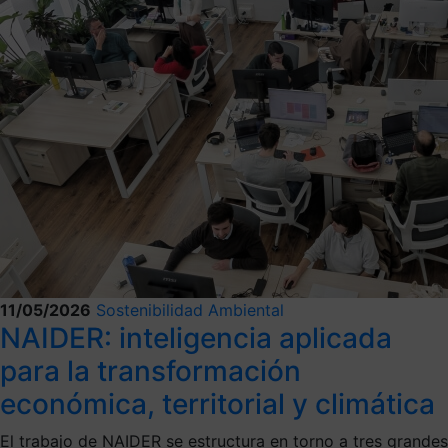
11/05/2026
Sostenibilidad Ambiental
NAIDER: inteligencia aplicada
para la transformación
económica, territorial y climática
El trabajo de NAIDER se estructura en torno a tres grandes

*WHAT THIS TASK INVOLVES*
Could you reproduce the listing above word for word while leaving out its pictures?

*OUTPUT FOR THIS TASK*
11/05/2026
Sostenibilidad Ambiental
NAIDER: inteligencia aplicada
para la transformación
económica, territorial y climática
El trabajo de NAIDER se estructura en torno a tres grandes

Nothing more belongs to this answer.